Ordinaries are simple geometric figures on the shield. The lines are straight and run from edge to edge and/or top to bottom. They are wider than a line or division of the field.
These designs were painted on the field as a means of identification.
Image courtesy Wikipedia
Bar [narrow horizontal division] ~ one who sets the bar of conscience, religion, and honor against angry passions and evil temptations. The quote, ‘raise the bar’, takes on a new meaning.
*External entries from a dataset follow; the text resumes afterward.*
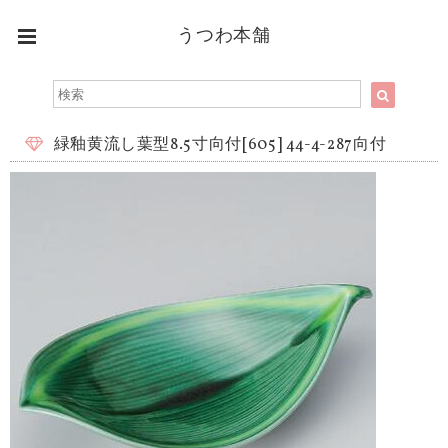
うつわ本舗
緑釉黄流し葉型8.5寸向付[605] 44-4-287向付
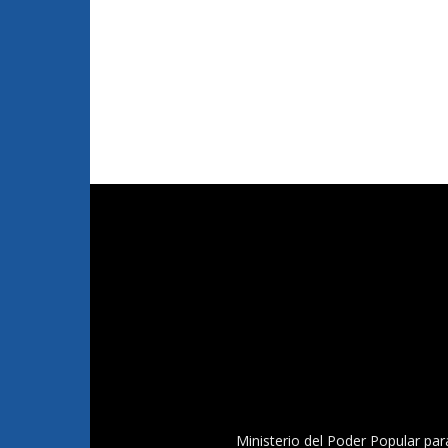
Ministerio del Poder Popular par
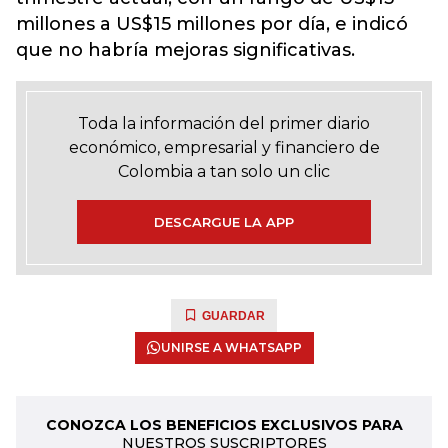
millones a US$15 millones por día, e indicó
que no habría mejoras significativas.
Toda la información del primer diario
económico, empresarial y financiero de
Colombia a tan solo un clic
DESCARGUE LA APP
GUARDAR
UNIRSE A WHATSAPP
CONOZCA LOS BENEFICIOS EXCLUSIVOS PARA
NUESTROS SUSCRIPTORES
Barry [horizontally divided into a certain even number of equal parts] ~ one who sets the bar of conscience, religion, and honor against angry passions and evil temptations
Barry Wavy [a barry with wavy edges] ~ troubles keep us in continuous exercise and reminders of providence, as saves in a storm at sea
Barrulet [horizontally divided into ten or any higher even number of equal parts] ~ one who sets the bar of conscience, religion, and honor against angry passions and evil temptations
Bend [slanting bar running from the top left hand corner of the shield to the bottom right edge] ~ defense or protection, a knight’s scarf
Bend Sinister [Battune Sinister] ~ marks a royal descent that is barred by illegitimacy from succession to the throne
Sinister means from the viewers right to left, while dexter means from the viewer’s left to right.
Bendlet [half the width of a bend]
Chevron [French for rafter, a upside down ‘V’] ~ protection, faithful service
Chief [horizontal band across the top of the shield] ~ dominion, authority, wisdom, achievement in battle
Cross [vertical and horizontal lines cross, one of the earliest and noblest of the honorable ordinaries] ~ protection, Christian or Crusader
Fess, Fesse [horizontal band across the middle of the shield, like a military belt or girdle] ~ honor
Pale [a vertical band down the middle] ~ military strength or fortitude
Pallet [a thinner pale]
Pile [downward pointing triangle, with its top edge at the top of the shield] ~ construction, building
Pile Quarter ~ a bearing of honor
Saltire [diagonal ‘X’ cross] ~ St. Andrew’s Cross, resolution
Those used less frequently are call sub-ordinaries.